Accessing Parliamentary debates is possible via a hacky API. For example, the Frame Work Bill, which you can find being introduced in Journal of the House of Commons, Volume 67 (1812), p.116. (again, via Google) can be tracked, if you browse enough pages, through the following debates:

and so on…

Finding the Act, once passed, becomes another matter. In the case of the 1812 Frame Breaking Act, which is to say, 1812: 52 George 3. c.16: The Frame-Breaking Act, or more fully “An Act for the more exemplary Punishment of Persons destroying or injuring any Stocking or Lace Frames, or other Machines or Engines used in the Framework knitted Manufactory, or any Articles or Goods in such Frames or Machines”, a transcription is available via The Statutes Project —, which itself got the transcription from the Luddite Bicentenary website, but that is far from comprehensive in terms of complete transcriptions.

However, the The Statutes Project does also provide a chronological list of UK Statutes which links, again, to Google Book scanned versions of the statute books (example).

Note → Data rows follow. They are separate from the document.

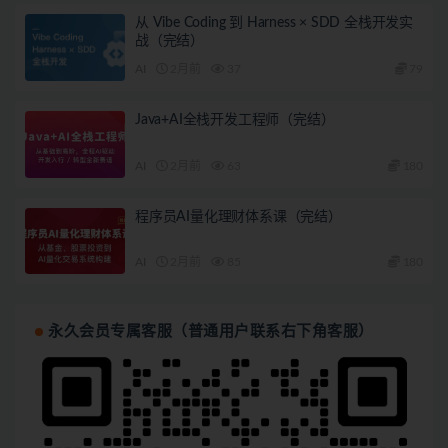
从 Vibe Coding 到 Harness × SDD 全栈开发实
战（完结）
AI
2月前
37
79
Java+AI全栈开发工程师（完结）
AI
2月前
63
180
程序员AI量化理财体系课（完结）
AI
2月前
85
180
永久会员专属客服（普通用户联系右下角客服）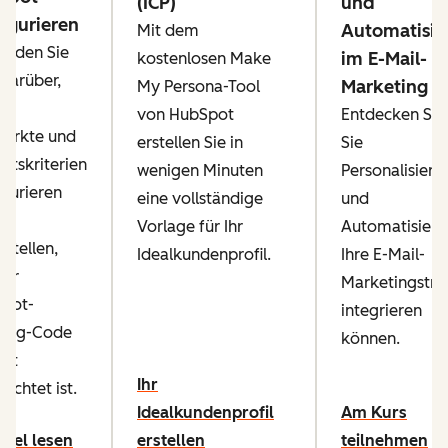
(ICP)
und
igurieren
Automatisie
Mit dem
finden Sie
im E-Mail-
kostenlosen Make
 darüber,
Marketing
My Persona-Tool
ie
von HubSpot
Entdecken Sie,
märkte und
erstellen Sie in
Sie
htskriterien
wenigen Minuten
Personalisieru
igurieren
eine vollständige
und
Vorlage für Ihr
Automatisieru
rstellen,
Idealkundenprofil.
Ihre E-Mail-
Ihr
Marketingstra
pot-
integrieren
king-Code
können.
ekt
Ihr
richtet ist.
Idealkundenprofil
Am Kurs
ikel lesen
erstellen
teilnehmen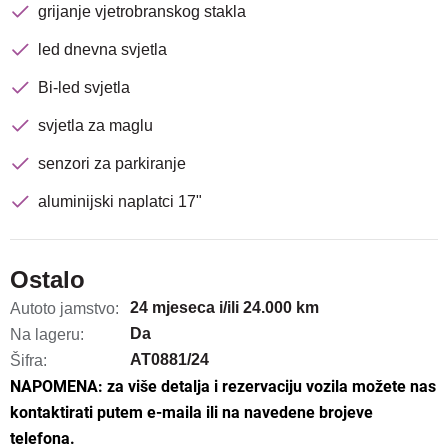
grijanje vjetrobranskog stakla
led dnevna svjetla
Bi-led svjetla
svjetla za maglu
senzori za parkiranje
aluminijski naplatci 17"
Ostalo
24 mjeseca i/ili 24.000 km
Autoto jamstvo:
Da
Na lageru:
AT0881/24
Šifra:
NAPOMENA: za više detalja i rezervaciju vozila možete nas
kontaktirati putem e-maila ili na navedene brojeve
telefona.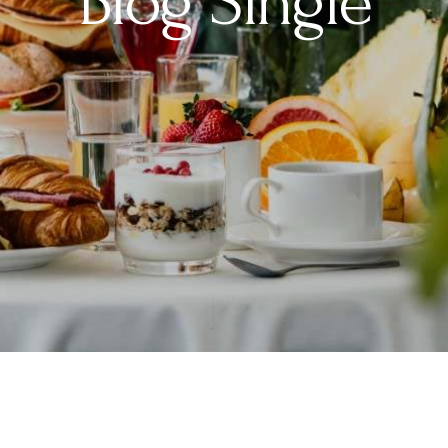
Blog Single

And again, PDFs can be downloaded.

A couple of other notable Acts are the Unlawful Oaths Act (May 1812, 52 Geo. III c. 104) and the Watch and Ward Act, (March 1812, 52 Geo. III c. 17), aka the Nottingham Peace Act, aka the Preservation of the Peace Act. By the by, I note a locally published copy of this act on the Calderdale “From Weaver to Web” Visual Archive website.

For a list of the actual acts by name, Wikipedia seems most convenient: List of Acts of the Parliament of the United Kingdom, 1801–1819.

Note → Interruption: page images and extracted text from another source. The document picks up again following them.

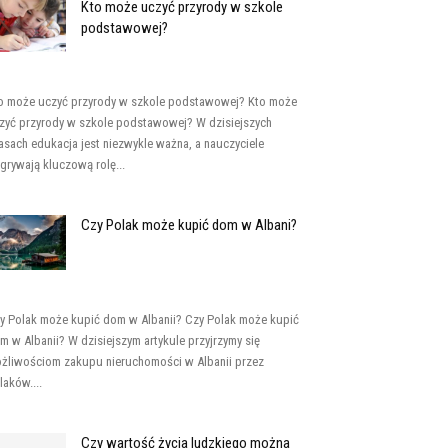
Kto może uczyć przyrody w szkole
podstawowej?
o może uczyć przyrody w szkole podstawowej? Kto może
zyć przyrody w szkole podstawowej? W dzisiejszych
asach edukacja jest niezwykle ważna, a nauczyciele
grywają kluczową rolę...
Czy Polak może kupić dom w Albani?
y Polak może kupić dom w Albanii? Czy Polak może kupić
m w Albanii? W dzisiejszym artykule przyjrzymy się
żliwościom zakupu nieruchomości w Albanii przez
laków....
Czy wartość życia ludzkiego można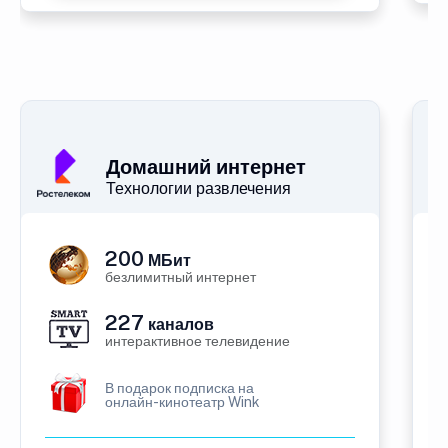
Домашний интернет
Технологии развлечения
200
МБит
безлимитный интернет
227
каналов
интерактивное телевидение
В подарок подписка на
онлайн-кинотеатр Wink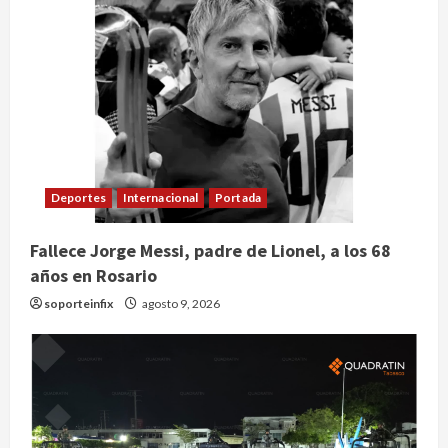
Deportes
Internacional
Portada
Fallece Jorge Messi, padre de Lionel, a los 68
años en Rosario
soporteinfix
agosto 9, 2026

As a break from the reading, I’ve also started to track down related things to listen to and watch… For example, The Luddite Lament, a BBC radio programme from 2011, now on BBC Sounds, provides an interesting take on the Luddite times from the songs that commemorate it.

Finding songs otherwise is pretty tricky (I’m still trying to figure out how to do anything useful on the Vaughan Williams Memorial Library website!). There are some transcribed here and there’s at least one on the Luddite Bicentenary site: The Hand-Loom Weavers’ Lament. There are also a couple on the Yorkshire Garland Group Yorkshire folk song website, specifically: Foster’s Mill and The Cropper Lads.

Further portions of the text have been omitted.